Let me tell you of the story of the San Juan pig / It wasn’t worth much, ’cause it wasn’t very big. / But it rooted in a garden and it nearly caused a fray / Between the king of England and the U.S.A.

And so on and so forth for another umpteen stanzas, with which I won’t torture you. The territorial dispute was finally arbitrated by Kaiser Wilhelm of Germany (he’s in the song, too), who chose to make us Americans rather than Canadians. But it was a near thing, you see? The point is, Friday Harbor could have been a town in Canada. It would be an equally lovely place; possibly even lovelier, because doubtless fewer Californians would have decided to build monstrous second homes there. And if I did hail from the Land of the Beaver, the socks I’m knitting right now might make a little more sense.

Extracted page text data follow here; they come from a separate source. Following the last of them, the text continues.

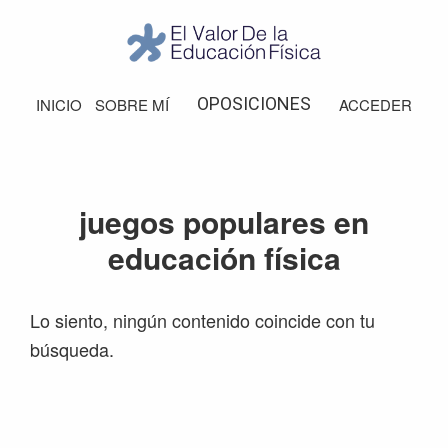
Saltar
Saltar
Saltar
Saltar
a
al
a
al
la
contenido
la
pie
El
Valor
navegación
principal
barra
de
OPOSICIONES
INICIO
SOBRE MÍ
ACCEDER
de
principal
lateral
página
la
Educación
principal
Física
juegos populares en
educación física
Lo siento, ningún contenido coincide con tu
búsqueda.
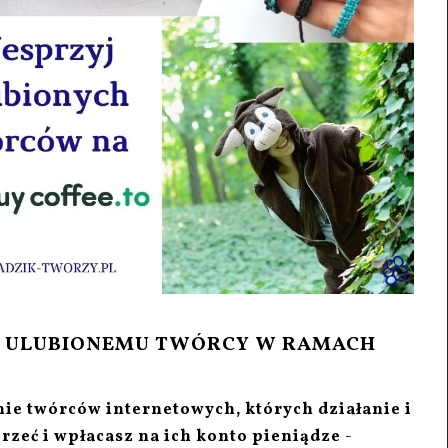
WĘ ULUBIONEMU TWÓRCY W RAMACH
ie twórców internetowych, których działanie i
rzeć i wpłacasz na ich konto pieniądze
-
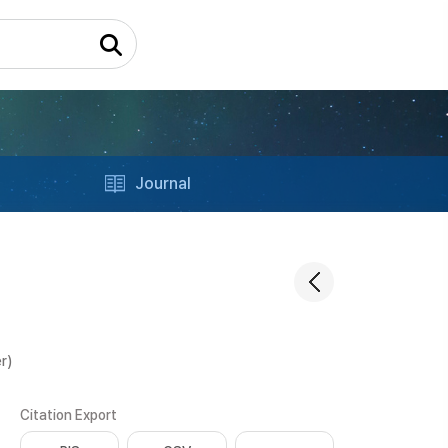
Journal
r)
Citation Export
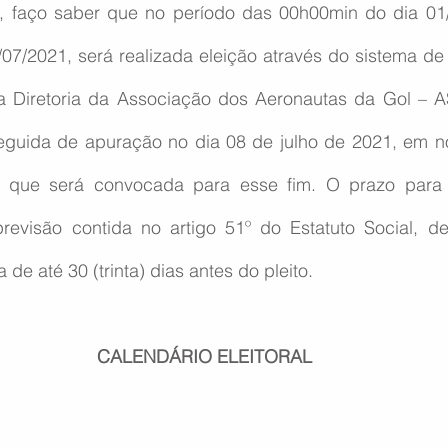
l, faço saber que no período das 00h00min do dia 01/
7/2021, será realizada eleição através do sistema de v
 Diretoria da Associação dos Aeronautas da Gol – A
eguida de apuração no dia 08 de julho de 2021, em n
ia que será convocada para esse fim. O prazo para 
revisão contida no artigo 51º do Estatuto Social, d
de até 30 (trinta) dias antes do pleito.
CALENDÁRIO ELEITORAL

I give you the Friday Harbor socks…sort of. (And pardon the non-existent lighting in my bedroom on a winter morning.) Nancy Bush cognoscenti will immediately spy that, due to some excessively sloppy chart reading on the part of yours truly, these are not really the Friday Harbor socks. You’re supposed to see a nice string of uninterrupted diamonds all the way down the shin and foot, with each line of the “wake”, as Nancy thinks of it, extending out to the ribbing. Instead we have… headless birds? Mustachioed men in Chinese hats? Siamese Fighting Fish swimming upwards? I’m not rightly sure. At any rate, I was knitting along so merrily (Size 2 needles are enormous! 49 stitches is hardly any! Fleece Artist rocks! I love this colorway!) that I didn’t notice my mistake until I was all the way down to the heel. And honestly, I didn’t even consider frogging for more than a few milliseconds. I like what I’ve produced, even if it isn’t what Nancy, in Her Infinite Wisdom, had in mind. But I don’t feel quite right calling them Friday Harbor socks, either. And so, I dub them… Pig War Socks. Because let’s face it, I was up to some pretty subversive sh*t with these socks already. The colors are not Friday Harbor at all. We don’t have anything that looks like this, ever. These are maple leaf colors, my people. And the yarn is Canadian, for Pete’s sake!

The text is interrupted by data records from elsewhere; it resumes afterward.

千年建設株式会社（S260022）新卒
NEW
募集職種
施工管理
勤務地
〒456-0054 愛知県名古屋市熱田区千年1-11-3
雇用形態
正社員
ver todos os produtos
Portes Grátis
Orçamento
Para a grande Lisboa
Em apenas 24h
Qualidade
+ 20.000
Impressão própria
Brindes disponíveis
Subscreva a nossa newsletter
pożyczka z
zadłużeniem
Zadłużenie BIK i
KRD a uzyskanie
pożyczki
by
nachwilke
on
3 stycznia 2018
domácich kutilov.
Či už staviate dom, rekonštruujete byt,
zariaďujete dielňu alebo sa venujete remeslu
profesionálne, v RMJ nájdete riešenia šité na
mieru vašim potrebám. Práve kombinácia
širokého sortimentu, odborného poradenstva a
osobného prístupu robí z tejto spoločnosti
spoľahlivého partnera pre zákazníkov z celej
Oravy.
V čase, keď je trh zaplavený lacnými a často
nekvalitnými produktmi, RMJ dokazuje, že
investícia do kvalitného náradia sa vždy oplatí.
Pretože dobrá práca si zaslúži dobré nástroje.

I’m owning my coulda-been Canadian citizenship. Hey, I could have married a Canadian, too. My little friend Josh did ask. (I declined and informed him that I’d be marrying my brother, “because I really like him, and he lives here, you know.” We were four.) Maybe I’ll plan to wear my Pig War socks to the Canada v. Germany hockey game in Torino. They’ll match the maple leaves I’m painting on my cheeks so perfectly.